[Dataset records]
# # #
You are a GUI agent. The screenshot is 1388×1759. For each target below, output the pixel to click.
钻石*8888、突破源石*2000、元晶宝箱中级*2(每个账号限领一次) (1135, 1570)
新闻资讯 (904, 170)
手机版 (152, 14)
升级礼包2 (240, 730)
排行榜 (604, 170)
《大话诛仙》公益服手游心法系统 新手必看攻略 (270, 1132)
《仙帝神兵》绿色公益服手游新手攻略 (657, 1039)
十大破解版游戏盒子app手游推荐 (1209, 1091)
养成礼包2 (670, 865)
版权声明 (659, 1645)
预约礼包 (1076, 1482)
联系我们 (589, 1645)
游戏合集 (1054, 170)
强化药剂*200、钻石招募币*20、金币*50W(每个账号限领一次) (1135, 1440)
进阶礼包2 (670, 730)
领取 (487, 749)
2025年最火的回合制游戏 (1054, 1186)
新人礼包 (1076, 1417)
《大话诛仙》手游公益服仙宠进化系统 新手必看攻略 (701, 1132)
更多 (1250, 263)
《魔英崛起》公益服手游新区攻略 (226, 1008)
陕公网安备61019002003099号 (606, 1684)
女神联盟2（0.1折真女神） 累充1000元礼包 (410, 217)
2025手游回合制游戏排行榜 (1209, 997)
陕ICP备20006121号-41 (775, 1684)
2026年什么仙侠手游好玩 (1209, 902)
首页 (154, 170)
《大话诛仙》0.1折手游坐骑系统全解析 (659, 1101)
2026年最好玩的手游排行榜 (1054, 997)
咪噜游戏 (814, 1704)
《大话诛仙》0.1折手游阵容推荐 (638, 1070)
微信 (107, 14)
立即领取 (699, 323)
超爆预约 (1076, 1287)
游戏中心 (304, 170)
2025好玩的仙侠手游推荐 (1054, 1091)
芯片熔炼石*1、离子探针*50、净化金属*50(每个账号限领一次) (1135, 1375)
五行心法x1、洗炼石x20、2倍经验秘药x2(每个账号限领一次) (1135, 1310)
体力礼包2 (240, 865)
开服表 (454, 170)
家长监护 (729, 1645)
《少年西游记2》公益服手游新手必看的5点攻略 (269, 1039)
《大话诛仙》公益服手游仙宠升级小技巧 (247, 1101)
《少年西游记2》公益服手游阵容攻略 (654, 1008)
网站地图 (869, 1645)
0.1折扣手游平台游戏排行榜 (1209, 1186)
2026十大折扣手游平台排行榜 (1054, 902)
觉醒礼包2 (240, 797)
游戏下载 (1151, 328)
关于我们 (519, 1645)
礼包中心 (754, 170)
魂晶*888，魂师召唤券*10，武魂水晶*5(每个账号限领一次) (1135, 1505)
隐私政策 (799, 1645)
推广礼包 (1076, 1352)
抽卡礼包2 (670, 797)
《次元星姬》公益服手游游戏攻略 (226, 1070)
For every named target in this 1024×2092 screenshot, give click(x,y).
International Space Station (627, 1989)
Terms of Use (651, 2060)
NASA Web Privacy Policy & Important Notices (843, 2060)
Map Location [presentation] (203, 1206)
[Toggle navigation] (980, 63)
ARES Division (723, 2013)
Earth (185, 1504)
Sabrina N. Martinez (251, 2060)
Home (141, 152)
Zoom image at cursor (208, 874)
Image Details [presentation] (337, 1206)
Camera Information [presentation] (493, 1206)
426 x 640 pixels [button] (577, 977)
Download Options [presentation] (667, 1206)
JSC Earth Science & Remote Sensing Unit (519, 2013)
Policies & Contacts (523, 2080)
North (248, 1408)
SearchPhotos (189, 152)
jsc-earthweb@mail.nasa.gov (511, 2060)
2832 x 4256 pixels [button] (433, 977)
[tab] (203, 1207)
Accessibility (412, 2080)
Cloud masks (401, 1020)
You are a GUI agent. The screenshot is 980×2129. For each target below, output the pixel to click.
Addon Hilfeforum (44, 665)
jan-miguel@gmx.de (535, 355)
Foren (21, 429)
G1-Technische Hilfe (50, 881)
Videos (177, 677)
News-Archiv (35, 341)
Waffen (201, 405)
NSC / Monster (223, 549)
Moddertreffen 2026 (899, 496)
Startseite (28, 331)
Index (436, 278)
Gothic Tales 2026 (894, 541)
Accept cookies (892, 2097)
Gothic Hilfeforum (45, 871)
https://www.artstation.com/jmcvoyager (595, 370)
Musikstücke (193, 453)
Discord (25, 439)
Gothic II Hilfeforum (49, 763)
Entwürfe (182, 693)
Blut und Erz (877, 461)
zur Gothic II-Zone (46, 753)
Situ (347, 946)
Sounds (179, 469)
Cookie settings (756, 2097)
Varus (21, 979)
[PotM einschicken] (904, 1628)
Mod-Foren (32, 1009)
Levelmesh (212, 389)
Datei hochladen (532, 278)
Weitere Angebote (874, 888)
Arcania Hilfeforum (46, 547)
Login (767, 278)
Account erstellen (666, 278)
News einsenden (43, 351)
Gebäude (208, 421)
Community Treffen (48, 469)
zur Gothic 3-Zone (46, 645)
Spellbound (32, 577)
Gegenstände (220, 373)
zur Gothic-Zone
# # #
_Your goal_
Return exactly what appears in the records from the line with "Cloud masks (401, 1020)" through the final line, and nothing else.

_Response below_
Cloud masks (401, 1020)
You are a GUI agent. The screenshot is 980×2129. For each target below, output the pixel to click.
Addon Hilfeforum (44, 665)
jan-miguel@gmx.de (535, 355)
Foren (21, 429)
G1-Technische Hilfe (50, 881)
Videos (177, 677)
News-Archiv (35, 341)
Waffen (201, 405)
NSC / Monster (223, 549)
Moddertreffen 2026 (899, 496)
Startseite (28, 331)
Index (436, 278)
Gothic Tales 2026 (894, 541)
Accept cookies (892, 2097)
Gothic Hilfeforum (45, 871)
https://www.artstation.com/jmcvoyager (595, 370)
Musikstücke (193, 453)
Discord (25, 439)
Gothic II Hilfeforum (49, 763)
Entwürfe (182, 693)
Blut und Erz (877, 461)
zur Gothic II-Zone (46, 753)
Situ (347, 946)
Sounds (179, 469)
Cookie settings (756, 2097)
Varus (21, 979)
[PotM einschicken] (904, 1628)
Mod-Foren (32, 1009)
Levelmesh (212, 389)
Datei hochladen (532, 278)
Weitere Angebote (874, 888)
Arcania Hilfeforum (46, 547)
Login (767, 278)
Account erstellen (666, 278)
News einsenden (43, 351)
Gebäude (208, 421)
Community Treffen (48, 469)
zur Gothic 3-Zone (46, 645)
Spellbound (32, 577)
Gegenstände (220, 373)
zur Gothic-Zone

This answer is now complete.